Kein halbes Jahr später wird Mustafa Kemal darangehen, den "kranken Mann am Bosporus" zu heilen. Im Juni 1918 kommt er jedoch selbst als Kranker nach Wien. "Splitternackt", wie er einem Freund schreibt, denn sein Gepäck war bei der Reise vollständig verloren gegangen. Mustafa Kemal sucht Hilfe beim berühmten Wiener Urologen Otto Zuckerkandl. Der vermag es, Kemals bakterielle Entzündung des Nierenbeckens soweit zu heilen, dass der osmanische "Armeeführer" zum Kuraufenthalt nach Karlsbad weiterreisen kann. Die Donaumonarchie liegt in den letzten Zügen, die Fronten brechen ein, die Niederlage im Krieg zeichnet sich ab - doch Karlsbad tanzt.

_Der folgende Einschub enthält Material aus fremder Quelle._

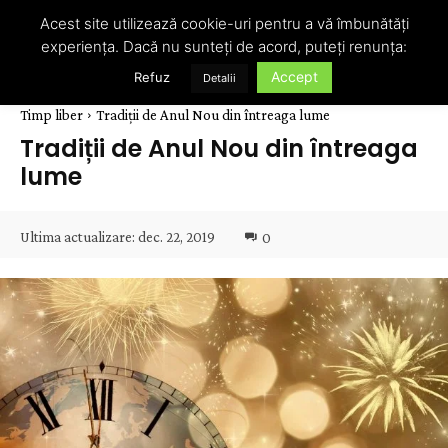
Acest site utilizează cookie-uri pentru a vă îmbunătăți
experiența. Dacă nu sunteți de acord, puteți renunța:
Accept
Refuz
Detalii
Timp liber
Tradiții de Anul Nou din întreaga lume
Tradiții de Anul Nou din întreaga
lume
Ultima actualizare:
dec. 22, 2019
0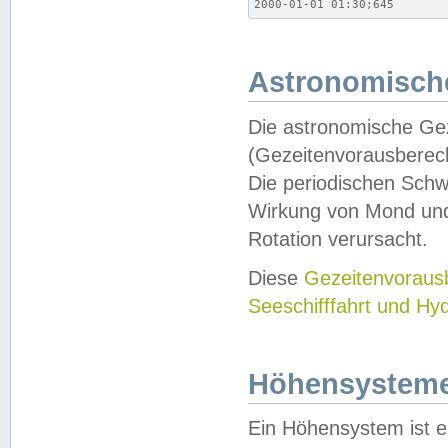
2000-01-01 01:30;645
Astronomische
Die astronomische Gez
(Gezeitenvorausberec
Die periodischen Schw
Wirkung von Mond und
Rotation verursacht.
Diese
Gezeitenvorau
Seeschifffahrt und Hy
Höhensystem
Ein Höhensystem ist e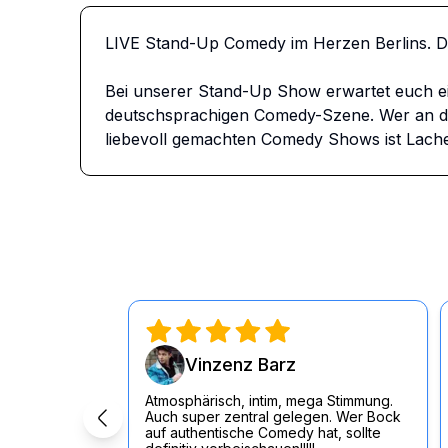
LIVE Stand-Up Comedy im Herzen Berlins. 
Bei unserer Stand-Up Show erwartet euch e
deutschsprachigen Comedy-Szene. Wer an dem
liebevoll gemachten Comedy Shows ist Lache
Vinzenz Barz
Atmosphärisch, intim, mega Stimmung.
Auch super zentral gelegen. Wer Bock
auf authentische Comedy hat, sollte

Und der Kurgast sieht darin eine Inspiration. Als er den "äußerst feinen, schönen, jungen Frauen" im Tanzsalon beim "Fourstep" mit Männern im Smoking zuschaut, fasst er den Entschluss: "Wenn mir eine große Verantwortung und Macht zufällt, glaube ich, dass ich in unserem Gesellschaftsleben die erwünschten Umwälzungen in einem Augenblick mit einem, Coup' umsetzen werde." Der Armeeführer hat Großes vor mit seinem Land, plant alles zu beseitigen, was ihm im wahrsten Sinne des Wortes auf die Nieren geht: "Nachdem ich so viele Jahre höhere Studien betrieben und das zivilisierte und soziale Leben untersucht habe, um die Freiheit ein wenig kennenzulernen, und darauf ein Leben und meine Zeit verwendet habe, soll ich auf die Stufe der einfachen Leute herabsteigen? Nein, ich werde sie auf meine Stufe heraufholen, ich möchte nicht wie sie werden, sie sollen werden wie ich."

Gralshüter des Kemalismus im Raumschiff

Algan Hacaloglu ist einer der Türken, die so geworden sind wie Mustafa Kemal. 1940, zwei Jahre nach dem Tod des türkischen Staatsgründers geboren, hat er sein Leben nach dessen Idealen ausgerichtet. Im amerikanischen Pittsburgh studiert er das "zivilisierte und soziale Leben". Heute ist er Parlamentarier und stellvertretender Generalsekretär der von Mustafa Kemal gegründeten Republikanischen Volkspartei (CHP).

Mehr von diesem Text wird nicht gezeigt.